- Born: July 29, 1957 (age 69) Szeged, Hungary
- Education: Franz Liszt Academy of Music
- Known for: Operatic soprano, artist
- Children: 1
- Awards: Order of Merit of the Republic of Hungary, Knight's Cross, 2016

= Mária Temesi =

Hungarian operatic soprano and university professor

Mária Temesi (/hu/; born 29 July 1957) is a Hungarian operatic soprano, university (full) professor, and the head of the voice department at the faculty of music at the University of Szeged.

==Biography and career==
Temesi was born on 29 July 1957 in Szeged, Hungary. Her birth name was Mária Tóth.

Before her graduation she won the 4th prize at the International Maria Callas Grand Prix in Athens in 1979.

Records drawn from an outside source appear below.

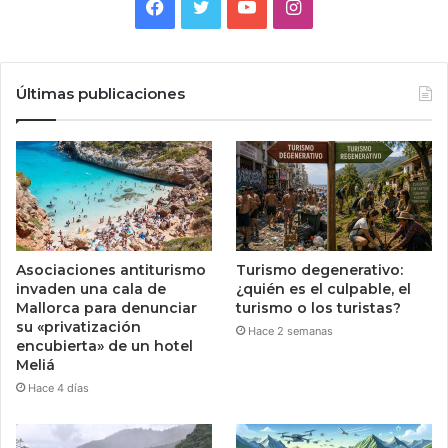
Facebook
Twitter
YouTube
Instagram
Últimas publicaciones
Asociaciones antiturismo
Turismo degenerativo:
invaden una cala de
¿quién es el culpable, el
Mallorca para denunciar
turismo o los turistas?
su «privatización
Hace 2 semanas
encubierta» de un hotel
Meliá
Hace 4 días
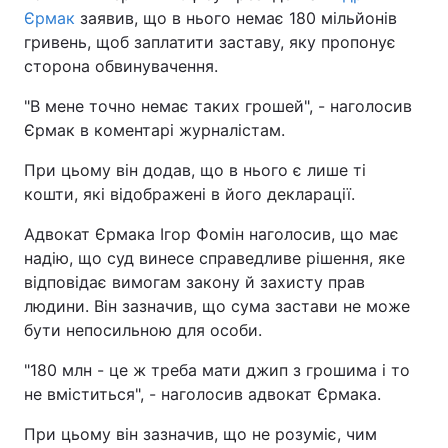
Єрмак
заявив, що в нього немає 180 мільйонів
гривень, щоб заплатити заставу, яку пропонує
сторона обвинувачення.
"В мене точно немає таких грошей", - наголосив
Єрмак в коментарі журналістам.
При цьому він додав, що в нього є лише ті
кошти, які відображені в його декларації.
Адвокат Єрмака Ігор Фомін наголосив, що має
надію, що суд винесе справедливе рішення, яке
відповідає вимогам закону й захисту прав
людини. Він зазначив, що сума застави не може
бути непосильною для особи.
"180 млн - це ж треба мати джип з грошима і то
не вміститься", - наголосив адвокат Єрмака.
При цьому він зазначив, що не розуміє, чим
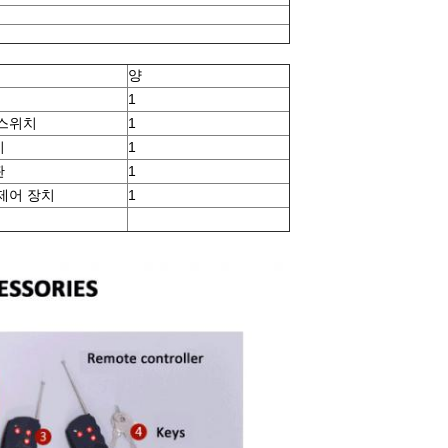
양
1
스위치
1
기
1
판
1
제어 장치
1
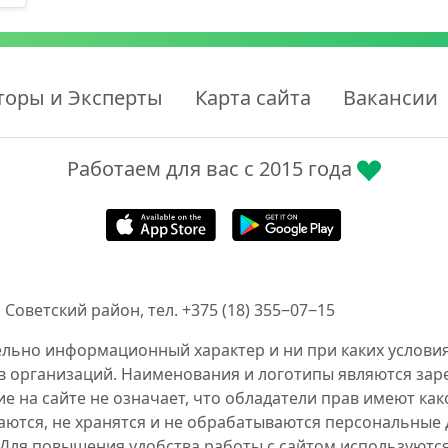
торы и Эксперты
Карта сайта
Вакансии
Работаем для вас с 2015 года
 Советский район, тел. +375 (18) 355‒07‒15
ельно информационный характер и ни при каких условия
в организаций. Наименования и логотипы являются за
 на сайте не означает, что обладатели прав имеют как
аются, не хранятся и не обрабатываются персональные 
 Для повышения удобства работы с сайтом используются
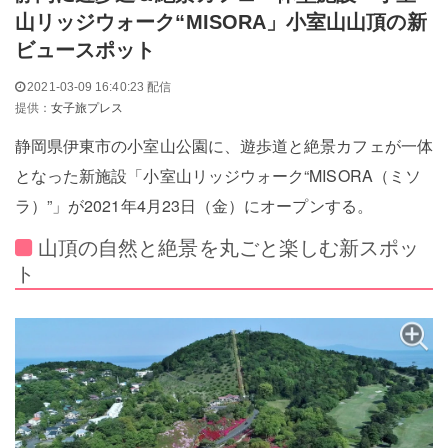
山リッジウォーク“MISORA」小室山山頂の新
ビュースポット
2021-03-09 16:40:23 配信
提供：
女子旅プレス
静岡県伊東市の小室山公園に、遊歩道と絶景カフェが一体
となった新施設「小室山リッジウォーク“MISORA（ミソ
ラ）”」が2021年4月23日（金）にオープンする。
山頂の自然と絶景を丸ごと楽しむ新スポッ
ト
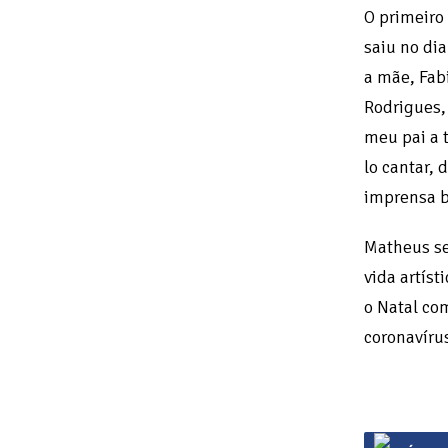
O primeiro
saiu no di
a mãe, Fab
Rodrigues,
meu pai a 
lo cantar, 
imprensa b
Matheus se
vida artís
o Natal co
coronavírus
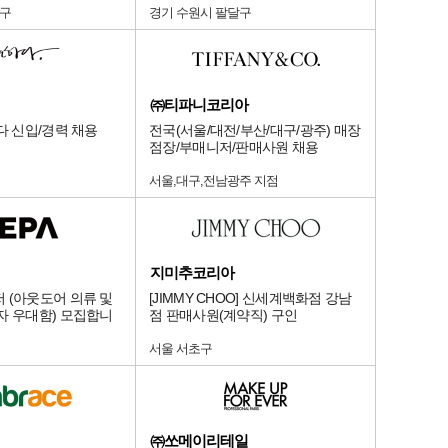
당구
경기 수원시 팔달구
㈜티파니코리아
다 신입/경력 채용
전국(서울/대전/부산/대구/광주) 매장
점장/부매니저/판매사원 채용
서울,대구,전남광주 지점
지미추코리아
 (아웃도어 의류 및
[JIMMY CHOO] 신세계백화점 강남
자 우대함) 모집합니
점 판매사원(계약직) 구인
서울 서초구
㈜쏘메이리테일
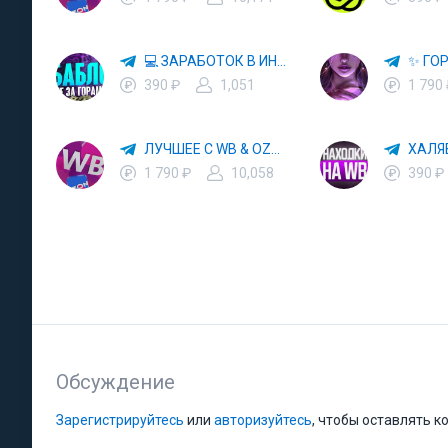
💻 ЗАРАБОТОК В ИНТЕРНЕТЕ 💰
390 ₽
1,051
1 790
ЛУЧШЕЕ С WB & OZON 💜 ВАЙЛДБЕРРИЗ 💳 ОЗОН 🧾 МАРКЕТПЛЕЙСЫ 🏷 СКИДКИ 🛍 АКЦИИ
1 790 ₽
10,058
390 ₽
Обсуждение
Зарегистрируйтесь
или
авторизуйтесь
, чтобы оставлять 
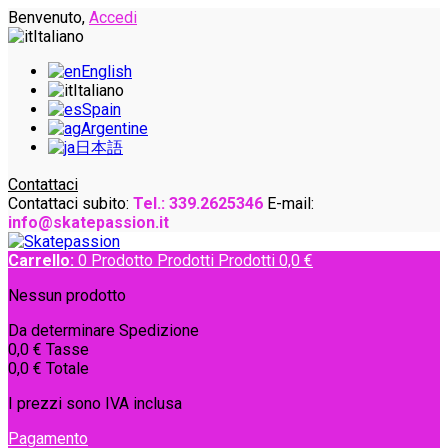
Benvenuto,
Accedi
Italiano
English
Italiano
Spain
Argentine
日本語
Contattaci
Contattaci subito:
Tel.: 339.2625346
E-mail:
info@skatepassion.it
Carrello:
0
Prodotto
Prodotti
Prodotti
0,0 €
Nessun prodotto
Da determinare
Spedizione
0,0 €
Tasse
0,0 €
Totale
I prezzi sono IVA inclusa
Pagamento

She took BA degree in music and piano teaching at the Franz Liszt College of Music at the Conservatory of Szeged in 1979 and M.A. degree in opera studies and in education in 1981 at the Franz Liszt Academy of Music, Budapest.

After her graduation she became the member of the Hungarian State Opera House in 1981.

Temesi won the 1st prize at the Luciano Pavarotti International Voice Competition in Philadelphia in 1985.

Temesi was appointed to the head of the department of the voice department as associate professor (docent, reader), and has been acting as the chairman from 1997.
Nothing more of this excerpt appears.